1.1 Le critère de la nationalité (loi personnelle)
L’article 3 du Code civil dispose : « Les lois de police et de sûreté obligent tous ceux qui habitent le territoire. » Mais pour l’état des personnes (mariage, filiation, divorce), la loi nationale de l’étranger peut s’appliquer. Exemple : un Algérien résidant en France peut demander l’application du droit algérien pour son divorce, sous réserve de l’ordre public français.
« Dans un dossier récent (2025), un ressortissant sénégalais souhaitait appliquer le droit sénégalais à sa succession immobilière située en France. La Cour d’appel de Paris a rappelé que l’immeuble est soumis à la loi française (lex rei sitae), mais la succession mobilière suit la loi de la dernière résidence habituelle. Une analyse bilingue et biculturelle a été déterminante. »
2. Droit européen : les règlements qui font la loi en 2026
Depuis le Brexit et les ajustements de 2024-2025, les règlements européens restent la colonne vertébrale du droit international privé en France. Pour savoir pour appliquer le droit français à un étranger ressortissant de l’UE, ces textes sont essentiels.
2.1 Règlement Bruxelles I bis (compétence)
Il détermine quel État membre est compétent. Principe : le défendeur est attrait devant le tribunal de son domicile. Mais des options existent : contrat (lieu d’exécution), délit (lieu du fait dommageable).
2.2 Règlements Rome I et Rome II (loi applicable)
Rome I pour les obligations contractuelles : la loi choisie par les parties prime. À défaut, c’est la résidence habituelle du prestataire caractéristique. Rome II pour les délits : loi du lieu où le dommage survient, sauf si les parties ont la même résidence habituelle.
2.3 Règlement Rome III (divorce)
Depuis 2022, il permet aux époux de choisir la loi applicable au divorce. En l’absence de choix, c’est la résidence habituelle commune ou, à défaut, la nationalité commune.
3. Conventions bilatérales et ordre public : quand la France impose ses règles
La France a signé des conventions avec de nombreux pays (Algérie, Maroc, Tunisie, Sénégal, etc.). Ces traités priment sur le droit commun. Pour savoir pour appliquer le droit français à un étranger originaire d’un pays conventionné, il faut vérifier la convention applicable.
Exemple : la convention franco-algérienne du 27 juin 1968 modifiée fixe des règles spécifiques pour le statut personnel, la succession et le divorce. L’ordre public international français peut toutefois bloquer l’application d’une loi étrangère contraire à des principes fondamentaux (égalité homme-femme, liberté du mariage).

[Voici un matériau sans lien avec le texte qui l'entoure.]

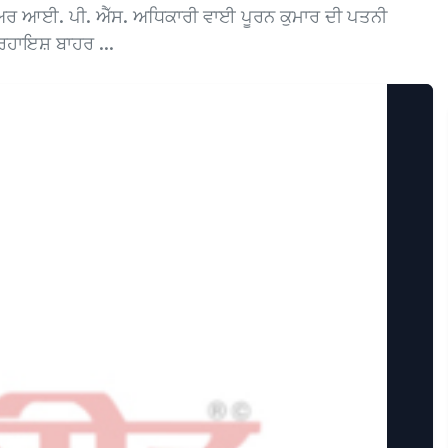
ਅਰ ਆਈ. ਪੀ. ਐੱਸ. ਅਧਿਕਾਰੀ ਵਾਈ ਪੂਰਨ ਕੁਮਾਰ ਦੀ ਪਤਨੀ
ਹਾਇਸ਼ ਬਾਹਰ ...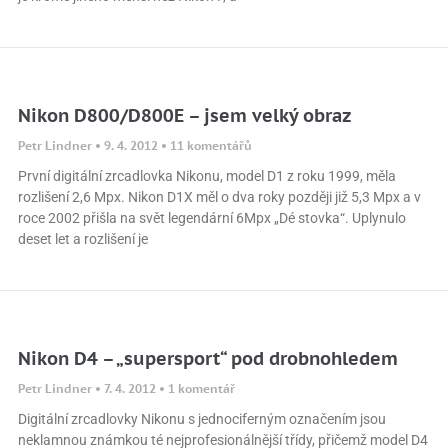
Nikon D800/D800E – jsem velký obraz
Petr Lindner
9. 4. 2012
11 komentářů
První digitální zrcadlovka Nikonu, model D1 z roku 1999, měla
rozlišení 2,6 Mpx. Nikon D1X měl o dva roky později již 5,3 Mpx a v
roce 2002 přišla na svět legendární 6Mpx „Dé stovka“. Uplynulo
deset let a rozlišení je
Nikon D4 – „supersport“ pod drobnohledem
Petr Lindner
7. 4. 2012
1 komentář
Digitální zrcadlovky Nikonu s jednociferným označením jsou
neklamnou známkou té nejprofesionálnější třídy, přičemž model D4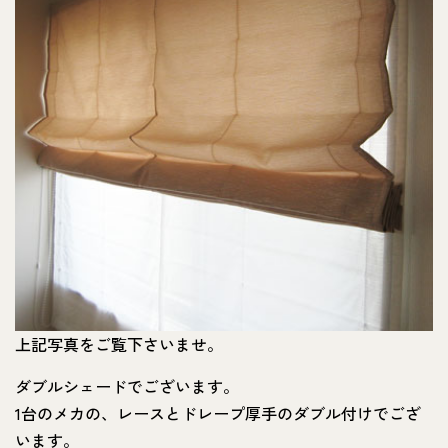
上記写真をご覧下さいませ。
ダブルシェードでございます。
1台のメカの、レースとドレープ厚手のダブル付けでござ
います。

« En 2025, la Cour de cassation (1re Civ., 12 mars 2025, n°24-10.123) a jugé que la répudiation unilatérale par le mari (répudiation extrajudiciaire) est contraire à l’ordre public international français, même si elle est valable selon la loi nationale. Le divorce sera donc soumis au droit français. »
4. Cas pratique n°1 : le divorce entre un Français et une Marocaine
Comment savoir pour appliquer le droit français à un étranger dans ce cas ? Le couple réside à Marseille depuis 10 ans. L’épouse marocaine demande le divorce.

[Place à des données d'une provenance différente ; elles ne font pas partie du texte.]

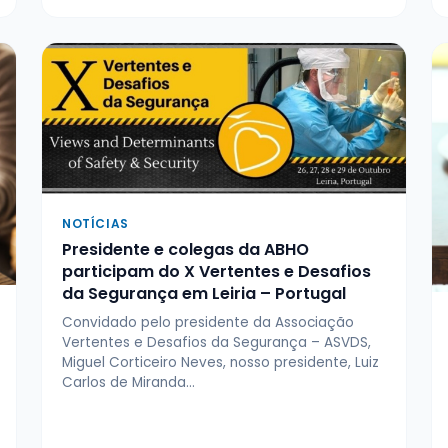
NOTÍCIAS
Presidente e colegas da ABHO
participam do X Vertentes e Desafios
da Segurança em Leiria – Portugal
Convidado pelo presidente da Associação
Vertentes e Desafios da Segurança – ASVDS,
Miguel Corticeiro Neves, nosso presidente, Luiz
Carlos de Miranda…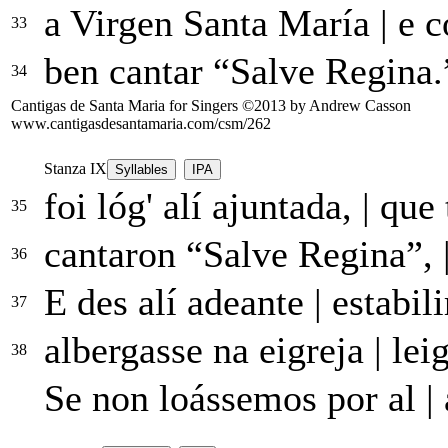
a Virgen Santa María
|
e
c
33
ben cantar “Salve Regina
34
Cantigas de Santa Maria for Singers ©2013 by Andrew Casson
www.cantigasdesantamaria.com/csm/262
Stanza IX
Syllables
IPA
foi lóg' alí ajuntada,
|
que 
35
cantaron “Salve Regina”,
36
E des alí adeante
|
estabil
37
albergasse na eigreja
|
leig
38
Se non loássemos
por
al
|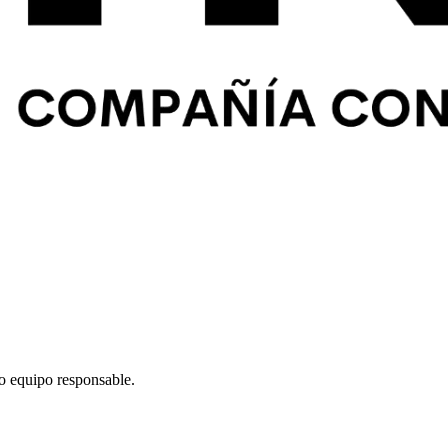
lo equipo responsable.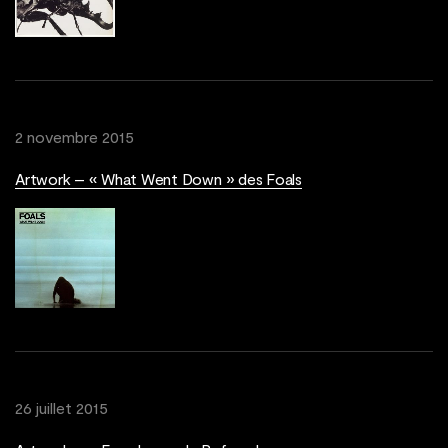
2 novembre 2015
Artwork – « What Went Down » des Foals
26 juillet 2015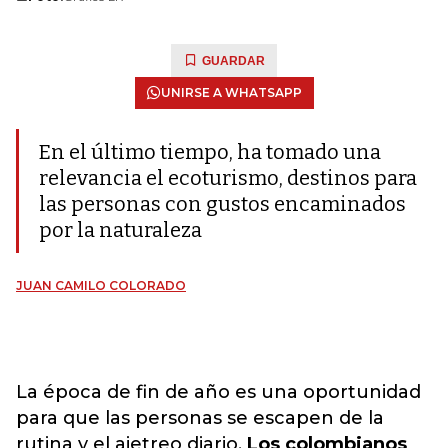
GUARDAR
UNIRSE A WHATSAPP
En el último tiempo, ha tomado una
relevancia el ecoturismo, destinos para
las personas con gustos encaminados
por la naturaleza
JUAN CAMILO COLORADO
La época de fin de año es una oportunidad
para que las personas se escapen de la
rutina y el ajetreo diario.
Los colombianos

- Compétence : Tribunal judiciaire de Marseille (résidence habituelle commune – Bruxelles II ter).
- Loi applicable : En l’absence de choix, la résidence habituelle commune (France) → droit français. Mais l’épouse peut demander l’application du droit marocain (loi nationale commune si le mari français accepte ? Non, pas de nationalité commune). Le juge appliquera donc le droit français, sous réserve de la convention franco-marocaine.

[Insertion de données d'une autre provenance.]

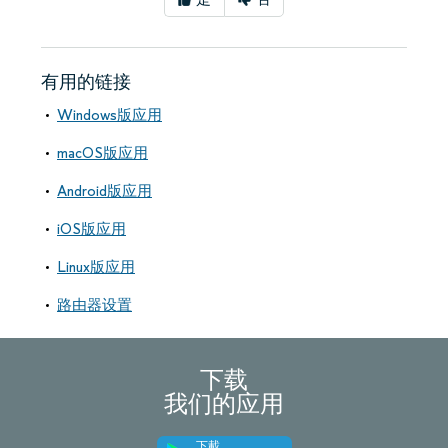
有用的链接
Windows版应用
macOS版应用
Android版应用
iOS版应用
Linux版应用
路由器设置
下载
我们的应用
下載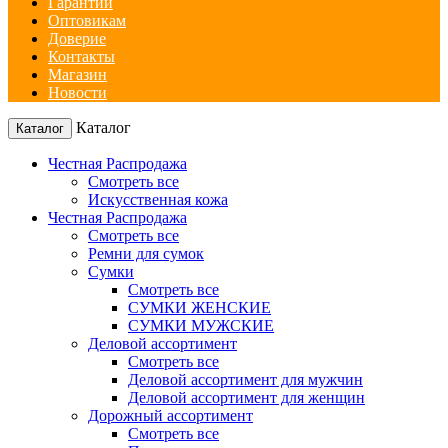
Гарантии
Оптовикам
Доверие
Контакты
Магазин
Новости
Каталог
Каталог
Честная Распродажа
Смотреть все
Искусственная кожа
Честная Распродажа
Смотреть все
Ремни для сумок
Сумки
Смотреть все
СУМКИ ЖЕНСКИЕ
СУМКИ МУЖСКИЕ
Деловой ассортимент
Смотреть все
Деловой ассортимент для мужчин
Деловой ассортимент для женщин
Дорожный ассортимент
Смотреть все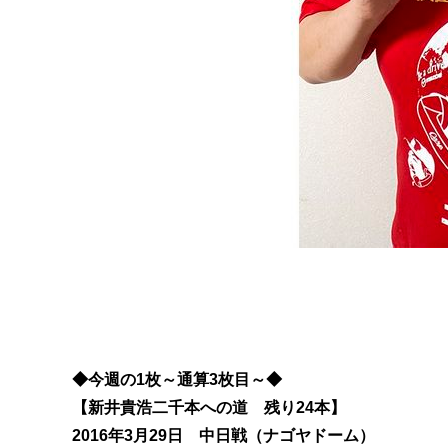
◆今週の1枚～通算3枚目～◆
【新井貴浩二千本への道 残り24本】
2016年3月29日 中日戦（ナゴヤドーム）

La convention franco-marocaine de 1981 prévoit que la loi nationale s’applique pour le divorce si les deux époux ont la même nationalité. Ici, pas de nationalité commune. Le droit français s’applique, mais la prestation compensatoire sera calculée selon le droit français, même si l’épouse invoque le droit marocain.
5. Cas pratique n°2 : succession d’un Italien décédé à Lyon
Un ressortissant italien, domicilié à Lyon depuis 15 ans, décède en 2026. Il possède un appartement à Rome et un compte bancaire en France. Quelle loi s’applique ?
Depuis le règlement européen sur les successions (UE n°650/2012), la loi applicable est celle de la résidence habituelle du défunt au moment du décès. Ici : France. Mais le défunt avait la nationalité italienne. Le règlement permet de choisir la loi de sa nationalité dans un testament. S’il n’a pas fait ce choix, la loi française régit l’ensemble de la succession, y compris l’immeuble en Italie (unité de la succession).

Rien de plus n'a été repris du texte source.